• [Data shown]:

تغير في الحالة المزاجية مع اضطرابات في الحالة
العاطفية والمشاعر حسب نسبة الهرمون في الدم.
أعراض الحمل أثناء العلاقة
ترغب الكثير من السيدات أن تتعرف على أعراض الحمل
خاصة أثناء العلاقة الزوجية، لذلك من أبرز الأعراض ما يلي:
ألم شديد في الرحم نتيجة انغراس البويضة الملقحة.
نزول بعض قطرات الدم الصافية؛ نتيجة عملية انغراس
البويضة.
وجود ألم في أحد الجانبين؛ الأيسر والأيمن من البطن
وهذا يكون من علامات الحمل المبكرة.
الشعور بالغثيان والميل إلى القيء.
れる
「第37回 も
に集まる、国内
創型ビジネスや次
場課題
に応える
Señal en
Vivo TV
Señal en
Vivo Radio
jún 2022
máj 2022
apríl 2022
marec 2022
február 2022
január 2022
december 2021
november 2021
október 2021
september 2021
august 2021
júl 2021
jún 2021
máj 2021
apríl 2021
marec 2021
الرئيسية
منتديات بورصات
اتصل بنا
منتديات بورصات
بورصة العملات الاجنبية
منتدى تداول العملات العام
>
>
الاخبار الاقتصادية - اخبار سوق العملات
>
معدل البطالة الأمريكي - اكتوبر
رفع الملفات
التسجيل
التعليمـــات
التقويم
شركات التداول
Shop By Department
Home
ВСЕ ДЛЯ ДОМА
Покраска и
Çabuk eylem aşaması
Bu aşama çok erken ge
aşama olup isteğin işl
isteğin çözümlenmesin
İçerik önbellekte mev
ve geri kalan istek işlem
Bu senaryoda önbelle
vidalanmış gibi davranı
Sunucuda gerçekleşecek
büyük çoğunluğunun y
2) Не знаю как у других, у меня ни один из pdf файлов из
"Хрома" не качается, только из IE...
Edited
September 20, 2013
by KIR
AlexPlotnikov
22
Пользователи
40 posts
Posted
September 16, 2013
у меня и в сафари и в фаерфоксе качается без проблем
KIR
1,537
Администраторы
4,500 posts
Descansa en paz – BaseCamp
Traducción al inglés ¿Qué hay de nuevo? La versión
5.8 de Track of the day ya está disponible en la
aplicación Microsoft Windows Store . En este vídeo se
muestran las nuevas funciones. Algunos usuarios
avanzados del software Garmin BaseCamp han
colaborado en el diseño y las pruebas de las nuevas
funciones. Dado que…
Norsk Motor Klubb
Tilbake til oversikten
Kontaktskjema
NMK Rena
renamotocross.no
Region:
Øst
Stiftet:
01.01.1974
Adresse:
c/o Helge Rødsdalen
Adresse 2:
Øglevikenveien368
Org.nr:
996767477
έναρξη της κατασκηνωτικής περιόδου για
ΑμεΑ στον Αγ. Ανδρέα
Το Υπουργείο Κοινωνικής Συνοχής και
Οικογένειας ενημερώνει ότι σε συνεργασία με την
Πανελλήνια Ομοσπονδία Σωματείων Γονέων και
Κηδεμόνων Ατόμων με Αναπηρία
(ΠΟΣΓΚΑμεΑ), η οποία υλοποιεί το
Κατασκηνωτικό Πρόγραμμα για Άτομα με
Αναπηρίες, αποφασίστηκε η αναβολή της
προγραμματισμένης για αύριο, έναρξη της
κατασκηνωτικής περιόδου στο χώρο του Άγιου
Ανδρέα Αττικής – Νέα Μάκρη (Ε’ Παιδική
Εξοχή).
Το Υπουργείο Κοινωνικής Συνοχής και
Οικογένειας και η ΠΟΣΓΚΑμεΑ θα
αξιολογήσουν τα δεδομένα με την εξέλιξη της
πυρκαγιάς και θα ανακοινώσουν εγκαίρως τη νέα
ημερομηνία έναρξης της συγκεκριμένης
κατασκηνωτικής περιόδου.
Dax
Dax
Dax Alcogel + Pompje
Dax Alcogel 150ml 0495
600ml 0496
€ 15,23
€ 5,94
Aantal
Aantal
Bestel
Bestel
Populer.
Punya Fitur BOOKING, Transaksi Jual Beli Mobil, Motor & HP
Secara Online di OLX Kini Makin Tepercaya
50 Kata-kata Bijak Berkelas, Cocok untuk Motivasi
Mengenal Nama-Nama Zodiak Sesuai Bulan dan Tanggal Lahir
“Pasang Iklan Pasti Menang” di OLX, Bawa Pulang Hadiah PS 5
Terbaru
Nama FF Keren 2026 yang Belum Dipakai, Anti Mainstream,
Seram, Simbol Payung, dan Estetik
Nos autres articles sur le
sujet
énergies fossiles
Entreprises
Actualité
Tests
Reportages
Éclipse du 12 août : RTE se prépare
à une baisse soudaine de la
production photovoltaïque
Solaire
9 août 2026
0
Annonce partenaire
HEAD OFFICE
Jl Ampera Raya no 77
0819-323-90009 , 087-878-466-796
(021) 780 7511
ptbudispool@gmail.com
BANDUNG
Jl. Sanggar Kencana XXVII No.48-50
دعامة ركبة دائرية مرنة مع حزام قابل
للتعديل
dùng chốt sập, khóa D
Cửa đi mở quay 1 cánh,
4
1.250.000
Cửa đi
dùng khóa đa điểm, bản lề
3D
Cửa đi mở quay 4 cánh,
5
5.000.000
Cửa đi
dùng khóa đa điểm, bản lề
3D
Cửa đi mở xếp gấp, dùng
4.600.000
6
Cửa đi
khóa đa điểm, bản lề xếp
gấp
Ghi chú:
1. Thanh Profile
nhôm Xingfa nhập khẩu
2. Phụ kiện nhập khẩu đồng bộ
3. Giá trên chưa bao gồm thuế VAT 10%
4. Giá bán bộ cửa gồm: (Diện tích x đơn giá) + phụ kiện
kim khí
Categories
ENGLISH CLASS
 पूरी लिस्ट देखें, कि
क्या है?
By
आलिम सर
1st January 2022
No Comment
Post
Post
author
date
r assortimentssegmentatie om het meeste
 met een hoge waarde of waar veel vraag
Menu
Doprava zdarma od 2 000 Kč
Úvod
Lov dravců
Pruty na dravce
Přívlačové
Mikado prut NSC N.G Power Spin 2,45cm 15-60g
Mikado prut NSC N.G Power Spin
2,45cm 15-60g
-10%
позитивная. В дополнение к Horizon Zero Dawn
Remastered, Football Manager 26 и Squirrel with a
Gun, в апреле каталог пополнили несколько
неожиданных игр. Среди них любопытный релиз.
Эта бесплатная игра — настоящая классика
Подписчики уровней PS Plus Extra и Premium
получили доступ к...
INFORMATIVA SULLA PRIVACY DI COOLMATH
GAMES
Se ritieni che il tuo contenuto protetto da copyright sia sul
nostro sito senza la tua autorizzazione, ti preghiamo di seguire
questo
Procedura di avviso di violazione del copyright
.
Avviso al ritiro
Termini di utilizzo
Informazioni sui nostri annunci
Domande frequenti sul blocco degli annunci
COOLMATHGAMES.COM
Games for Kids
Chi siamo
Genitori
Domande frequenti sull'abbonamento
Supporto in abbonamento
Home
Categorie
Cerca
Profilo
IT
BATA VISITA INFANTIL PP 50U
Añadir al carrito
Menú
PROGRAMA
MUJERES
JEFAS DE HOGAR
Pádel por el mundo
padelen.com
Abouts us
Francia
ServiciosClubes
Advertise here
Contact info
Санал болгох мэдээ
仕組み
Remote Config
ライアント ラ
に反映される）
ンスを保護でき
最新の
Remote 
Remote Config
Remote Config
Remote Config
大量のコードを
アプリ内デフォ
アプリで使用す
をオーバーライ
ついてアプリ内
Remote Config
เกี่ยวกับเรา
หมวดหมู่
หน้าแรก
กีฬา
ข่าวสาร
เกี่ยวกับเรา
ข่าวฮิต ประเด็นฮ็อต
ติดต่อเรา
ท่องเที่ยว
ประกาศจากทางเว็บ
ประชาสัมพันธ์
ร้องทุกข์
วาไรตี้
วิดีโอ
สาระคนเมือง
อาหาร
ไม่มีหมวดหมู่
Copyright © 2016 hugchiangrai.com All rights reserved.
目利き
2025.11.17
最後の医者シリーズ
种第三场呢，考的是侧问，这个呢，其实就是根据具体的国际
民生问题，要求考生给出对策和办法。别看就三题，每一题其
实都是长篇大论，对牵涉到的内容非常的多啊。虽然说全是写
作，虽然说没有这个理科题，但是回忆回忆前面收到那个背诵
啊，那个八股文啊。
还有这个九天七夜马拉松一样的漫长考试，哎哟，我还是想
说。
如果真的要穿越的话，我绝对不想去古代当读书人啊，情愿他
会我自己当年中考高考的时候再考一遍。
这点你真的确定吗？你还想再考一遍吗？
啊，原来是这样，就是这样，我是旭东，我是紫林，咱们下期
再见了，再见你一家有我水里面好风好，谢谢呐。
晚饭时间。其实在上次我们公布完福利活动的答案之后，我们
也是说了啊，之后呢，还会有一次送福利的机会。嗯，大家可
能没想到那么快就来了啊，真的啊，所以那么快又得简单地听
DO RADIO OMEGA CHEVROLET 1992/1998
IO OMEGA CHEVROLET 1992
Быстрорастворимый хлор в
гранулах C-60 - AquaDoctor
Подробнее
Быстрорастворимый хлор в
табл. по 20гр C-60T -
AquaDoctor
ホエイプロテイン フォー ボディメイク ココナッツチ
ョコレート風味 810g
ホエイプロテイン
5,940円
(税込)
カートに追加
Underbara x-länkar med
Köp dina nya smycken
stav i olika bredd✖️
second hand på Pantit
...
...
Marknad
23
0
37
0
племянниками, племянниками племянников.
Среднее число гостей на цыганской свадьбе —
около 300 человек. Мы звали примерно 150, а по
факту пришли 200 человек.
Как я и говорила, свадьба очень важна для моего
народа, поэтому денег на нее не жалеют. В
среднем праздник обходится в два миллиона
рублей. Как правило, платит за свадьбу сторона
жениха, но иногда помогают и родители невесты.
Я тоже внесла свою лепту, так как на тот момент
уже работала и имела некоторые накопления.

• [Work instructions]: Of the lines above, retype only those from the line containing "ptbudispool@gmail.com" through the line containing "Mikado prut NSC N.G Power Spin 2,45cm 15-60g", including both, exactly.

• [Worked solution]:
ptbudispool@gmail.com
BANDUNG
Jl. Sanggar Kencana XXVII No.48-50
دعامة ركبة دائرية مرنة مع حزام قابل
للتعديل
dùng chốt sập, khóa D
Cửa đi mở quay 1 cánh,
4
1.250.000
Cửa đi
dùng khóa đa điểm, bản lề
3D
Cửa đi mở quay 4 cánh,
5
5.000.000
Cửa đi
dùng khóa đa điểm, bản lề
3D
Cửa đi mở xếp gấp, dùng
4.600.000
6
Cửa đi
khóa đa điểm, bản lề xếp
gấp
Ghi chú:
1. Thanh Profile
nhôm Xingfa nhập khẩu
2. Phụ kiện nhập khẩu đồng bộ
3. Giá trên chưa bao gồm thuế VAT 10%
4. Giá bán bộ cửa gồm: (Diện tích x đơn giá) + phụ kiện
kim khí
Categories
ENGLISH CLASS
 पूरी लिस्ट देखें, कि
क्या है?
By
आलिम सर
1st January 2022
No Comment
Post
Post
author
date
r assortimentssegmentatie om het meeste
 met een hoge waarde of waar veel vraag
Menu
Doprava zdarma od 2 000 Kč
Úvod
Lov dravců
Pruty na dravce
Přívlačové
Mikado prut NSC N.G Power Spin 2,45cm 15-60g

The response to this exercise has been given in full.